Allow top-level definitions to reference each other in any order. As an example, when running the following file:
```
(define foo bar)
(define bar 1)
foo
```
Your interpreter should output:
```
1
```
Add a namespace system. Namespaces allow you to keep different collections of definitions separate, ensuring that they don’t interfere with each other if they happen to define the same name. You could implement namespaces by defining a new top-level declaration namespace, which takes a symbol n to use as a name for the namespace, and then an arbitrary number of other top-level declarations. Crucially, a namespace can contain other namespaces! When namespace is evaluated, it creates a new environment with all of the declarations in it, and stores this environment in our orginal environment, under the name n. You’ll have to update your representation of environments (or values) to support namespaces.

You should also add a way to access a name from a namespace. A decent way of doing so would be to define a function called using, which takes a symbol n representing the name of a namespace, and another symbol d, which refers to the name of a declaration within the namespace. The return value of this function is whatever value is assigned to d within the namespace. If d is not in the namespace, throw an error.

For convenience’s sake, you will also want to add open, which takes a symbol n and an expression e. To evaluate (open n e), you should (temporarily) add all of the declarations in n to the current environment, and then evaluate e in this updated environment.

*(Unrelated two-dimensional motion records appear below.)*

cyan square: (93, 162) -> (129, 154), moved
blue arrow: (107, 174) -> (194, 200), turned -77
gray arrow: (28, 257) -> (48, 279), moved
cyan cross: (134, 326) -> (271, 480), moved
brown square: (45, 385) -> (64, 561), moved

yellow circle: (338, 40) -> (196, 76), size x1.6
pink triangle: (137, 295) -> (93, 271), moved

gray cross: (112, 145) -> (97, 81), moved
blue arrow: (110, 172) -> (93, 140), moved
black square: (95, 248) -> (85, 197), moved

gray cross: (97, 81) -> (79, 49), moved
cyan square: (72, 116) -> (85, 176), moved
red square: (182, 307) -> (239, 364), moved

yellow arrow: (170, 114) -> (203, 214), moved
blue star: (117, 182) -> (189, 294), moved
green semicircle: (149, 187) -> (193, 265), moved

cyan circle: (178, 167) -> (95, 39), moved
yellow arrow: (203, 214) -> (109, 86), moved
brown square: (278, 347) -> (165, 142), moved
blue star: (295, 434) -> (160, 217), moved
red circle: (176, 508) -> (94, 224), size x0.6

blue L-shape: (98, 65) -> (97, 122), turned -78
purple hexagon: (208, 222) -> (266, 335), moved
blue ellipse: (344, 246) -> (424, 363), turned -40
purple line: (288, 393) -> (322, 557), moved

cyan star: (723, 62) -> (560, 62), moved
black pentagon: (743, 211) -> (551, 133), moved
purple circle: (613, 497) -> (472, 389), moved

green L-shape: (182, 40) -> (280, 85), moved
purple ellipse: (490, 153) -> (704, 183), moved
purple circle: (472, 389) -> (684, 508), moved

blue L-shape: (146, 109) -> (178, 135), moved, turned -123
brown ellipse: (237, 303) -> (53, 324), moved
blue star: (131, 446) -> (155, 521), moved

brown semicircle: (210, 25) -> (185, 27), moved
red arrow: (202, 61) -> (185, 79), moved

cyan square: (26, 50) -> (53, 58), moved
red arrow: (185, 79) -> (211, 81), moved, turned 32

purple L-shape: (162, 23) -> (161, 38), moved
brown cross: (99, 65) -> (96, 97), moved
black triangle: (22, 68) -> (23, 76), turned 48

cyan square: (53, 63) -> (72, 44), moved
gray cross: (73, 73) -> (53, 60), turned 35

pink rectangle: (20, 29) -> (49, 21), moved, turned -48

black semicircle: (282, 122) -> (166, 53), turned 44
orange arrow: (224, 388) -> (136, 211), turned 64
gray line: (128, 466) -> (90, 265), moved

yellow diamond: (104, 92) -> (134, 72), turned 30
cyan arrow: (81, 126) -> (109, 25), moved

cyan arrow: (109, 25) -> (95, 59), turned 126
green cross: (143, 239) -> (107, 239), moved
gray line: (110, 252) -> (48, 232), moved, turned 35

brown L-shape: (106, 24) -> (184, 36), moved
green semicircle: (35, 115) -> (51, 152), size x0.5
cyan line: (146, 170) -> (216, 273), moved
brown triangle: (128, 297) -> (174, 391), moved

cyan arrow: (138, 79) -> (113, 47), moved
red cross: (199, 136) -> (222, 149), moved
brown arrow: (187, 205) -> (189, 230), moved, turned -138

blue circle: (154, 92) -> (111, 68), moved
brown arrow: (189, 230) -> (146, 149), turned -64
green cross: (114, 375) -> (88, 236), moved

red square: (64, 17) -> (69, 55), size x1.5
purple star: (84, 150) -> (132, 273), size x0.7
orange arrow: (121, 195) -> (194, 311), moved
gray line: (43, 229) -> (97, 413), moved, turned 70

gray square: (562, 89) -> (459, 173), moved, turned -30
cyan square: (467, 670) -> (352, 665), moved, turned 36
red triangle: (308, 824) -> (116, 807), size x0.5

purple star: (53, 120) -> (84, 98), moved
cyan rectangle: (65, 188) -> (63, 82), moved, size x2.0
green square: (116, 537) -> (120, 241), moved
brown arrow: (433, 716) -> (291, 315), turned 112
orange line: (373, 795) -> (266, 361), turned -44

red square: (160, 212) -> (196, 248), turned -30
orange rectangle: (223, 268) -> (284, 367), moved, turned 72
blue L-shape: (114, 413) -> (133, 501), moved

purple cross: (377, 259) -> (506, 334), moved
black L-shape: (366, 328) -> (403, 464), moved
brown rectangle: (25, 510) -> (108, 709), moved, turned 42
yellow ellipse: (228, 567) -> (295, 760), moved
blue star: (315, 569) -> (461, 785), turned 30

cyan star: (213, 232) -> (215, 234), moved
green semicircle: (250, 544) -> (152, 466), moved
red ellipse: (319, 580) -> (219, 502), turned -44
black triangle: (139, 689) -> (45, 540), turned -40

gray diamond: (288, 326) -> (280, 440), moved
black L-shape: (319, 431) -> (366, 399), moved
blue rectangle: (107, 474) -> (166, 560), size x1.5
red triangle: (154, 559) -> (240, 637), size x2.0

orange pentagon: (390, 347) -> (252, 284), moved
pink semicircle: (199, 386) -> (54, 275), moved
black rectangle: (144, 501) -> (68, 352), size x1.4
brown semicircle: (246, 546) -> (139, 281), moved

For example, the following code:
```
(namespace foo
  (define secret (+ 8 (* 17 2))))

(namespace int-monoid
  (namespace add
    (define unit 0)
    (defined op +))
  (namespace mul
    (define unit 1)
    (define op *)))

(using foo secret)
(using int-monoid (using add unit))
(open int-monoid ((using add op) 1 (using add unit)))
(open int-monoid (open mul (op unit 2)))
```
should output:
```
42
1
1
2
```
Integrate your import system with your namespace system. Each file should be its own namespace. To improve user convenience, you could add a new keyword, module, which takes as its only argument a symbol n, representing the name of the namespace the rest of the file is under. The following two files should be exactly equivalent:
```
(namespace foo
  (define secret (+ 8 (* 17 2)))
  (define x 1))
```
```
(module foo)
(define secret (+ 8 (* 17 2)))
(define x 1)
```
Now when a user imports the above file, it should add foo to the current environment. To use the definition, the user has to open the namespace provided. As another convenience aid, provide another keyword load, that combines import and open.

You should also make the user specify exactly which definitions are to be exported. You could ask them to provide a list of names at the top of the namespace/module declaration, or make define take a “visibility” parameter (a symbol which can only take the value of public or private, for example).

Finally, you should make it an error to import a file that doesn’t declare exactly one namespace.